> **What the exercise asks**
Where does the string "catre" appear in the material? Copy each line that holds it.

> **Information**
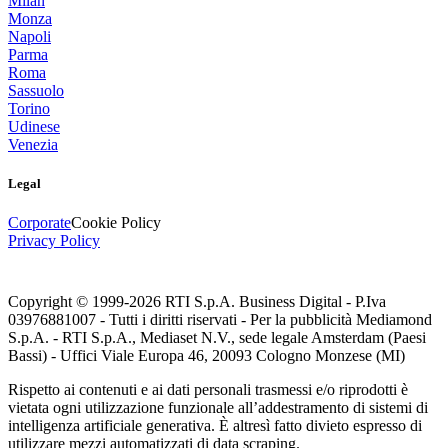
Milan
Monza
Napoli
Parma
Roma
Sassuolo
Torino
Udinese
Venezia
Legal
Corporate
Cookie Policy
Privacy Policy
Copyright © 1999-
2026
RTI S.p.A. Business Digital - P.Iva
03976881007 - Tutti i diritti riservati - Per la pubblicità Mediamond
S.p.A. - RTI S.p.A., Mediaset N.V., sede legale Amsterdam (Paesi
Bassi) - Uffici Viale Europa 46, 20093 Cologno Monzese (MI)
Rispetto ai contenuti e ai dati personali trasmessi e/o riprodotti è
vietata ogni utilizzazione funzionale all’addestramento di sistemi di
intelligenza artificiale generativa. È altresì fatto divieto espresso di
utilizzare mezzi automatizzati di data scraping.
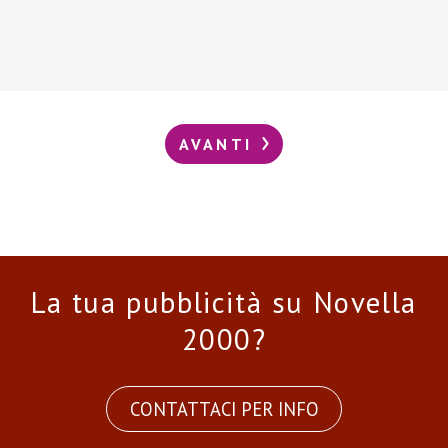
AVANTI
La tua pubblicità su Novella
2000?
CONTATTACI PER INFO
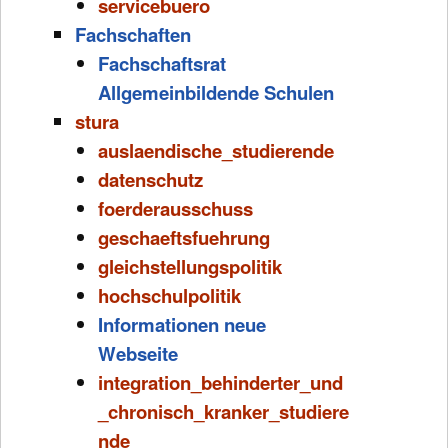
servicebuero
Fachschaften
Fachschaftsrat
Allgemeinbildende Schulen
stura
auslaendische_studierende
datenschutz
foerderausschuss
geschaeftsfuehrung
gleichstellungspolitik
hochschulpolitik
Informationen neue
Webseite
integration_behinderter_und
_chronisch_kranker_studiere
nde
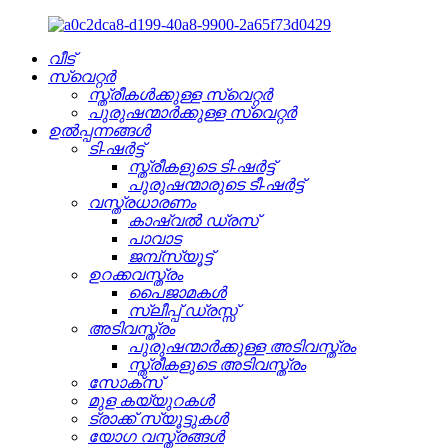
വീട്
സ്വെറ്റർ
സ്ത്രീകൾക്കുള്ള സ്വെറ്റർ
പുരുഷന്മാർക്കുള്ള സ്വെറ്റർ
ഉൽപ്പന്നങ്ങൾ
ടി-ഷർട്ട്
സ്ത്രീകളുടെ ടി-ഷർട്ട്
പുരുഷന്മാരുടെ ടീ-ഷർട്ട്
വസ്ത്രധാരണം
കാഷ്വൽ ഡ്രസ്
പാവാട
ജമ്പ്‌സ്യൂട്ട്
ഉറക്കവസ്ത്രം
പൈജാമകൾ
സ്ലീപ്പ് ഡ്രസ്സ്
അടിവസ്ത്രം
പുരുഷന്മാർക്കുള്ള അടിവസ്ത്രം
സ്ത്രീകളുടെ അടിവസ്ത്രം
സോക്സ്
മുള കയ്യുറകൾ
ട്രാക്ക് സ്യൂട്ടുകൾ
യോഗ വസ്ത്രങ്ങൾ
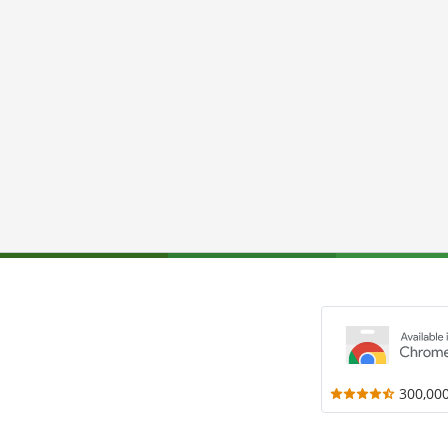
300,00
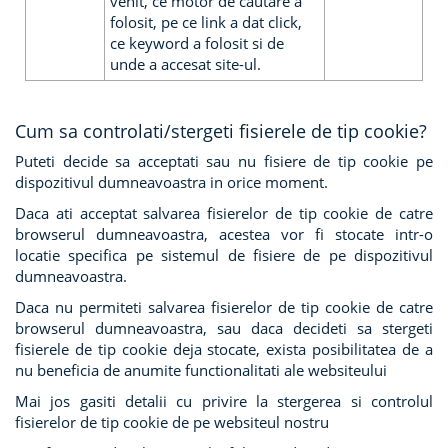
venit, ce motor de cautare a
folosit, pe ce link a dat click,
ce keyword a folosit si de
unde a accesat site-ul.
Cum sa controlati/stergeti fisierele de tip cookie?
Puteti decide sa acceptati sau nu fisiere de tip cookie pe
dispozitivul dumneavoastra in orice moment.
Daca ati acceptat salvarea fisierelor de tip cookie de catre
browserul dumneavoastra, acestea vor fi stocate intr-o
locatie specifica pe sistemul de fisiere de pe dispozitivul
dumneavoastra.
Daca nu permiteti salvarea fisierelor de tip cookie de catre
browserul dumneavoastra, sau daca decideti sa stergeti
fisierele de tip cookie deja stocate, exista posibilitatea de a
nu beneficia de anumite functionalitati ale websiteului
Mai jos gasiti detalii cu privire la stergerea si controlul
fisierelor de tip cookie de pe websiteul nostru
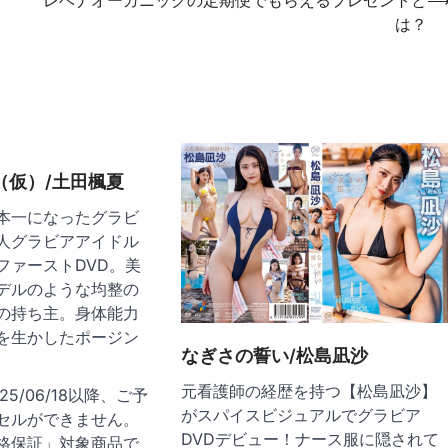
は？
（仮）/土田楓夏
本一になったグラビ
人グラビアアイドル
ファーストDVD。美
デルのような均整の
の持ち主。身体能力
を生かしたポージン
なぎさの誓い/松島凪沙
。
元看護師の経歴を持つ【松島凪沙】
5/06/18以降、ご予
がスパイスビジュアルでグラビア
セルができません。
DVDデビュー！ナース服に隠されて
格保証」対象商品で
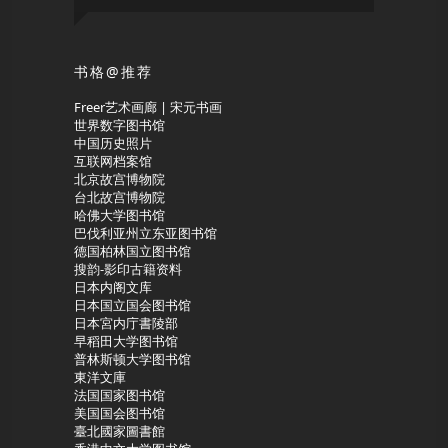
书格@推荐
Freer艺术画廊 | 宋元书画
世界数字图书馆
中国历史照片
互联网档案馆
北京故宫博物院
台北故宫博物院
哈佛大学图书馆
巴伐利亚州立东亚图书馆
德国柏林国立图书馆
搜韵-影印古籍资料
日本内阁文库
日本国立国会图书馆
日本宮内庁書陵部
早稻田大学图书馆
普林斯顿大学图书馆
東洋文庫
法国国家图书馆
美国国会图书馆
臺北國家圖書館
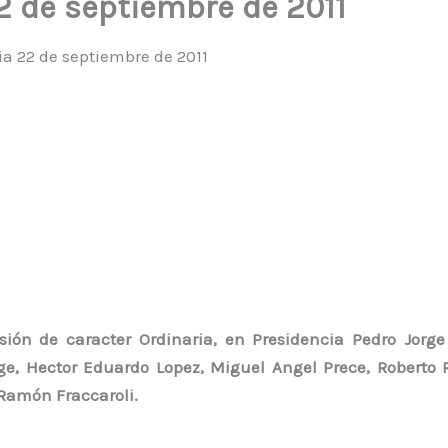
2 de septiembre de 2011
ia 22 de septiembre de 2011
esión de caracter Ordinaria,
en Presidencia
Pedro Jorge
ge,
Hector Eduardo Lopez,
Miguel Angel Prece,
Roberto 
Ramón Fraccaroli
.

> **Exercise output**
Daca ati acceptat salvarea fisierelor de tip cookie de catre
Daca nu permiteti salvarea fisierelor de tip cookie de catre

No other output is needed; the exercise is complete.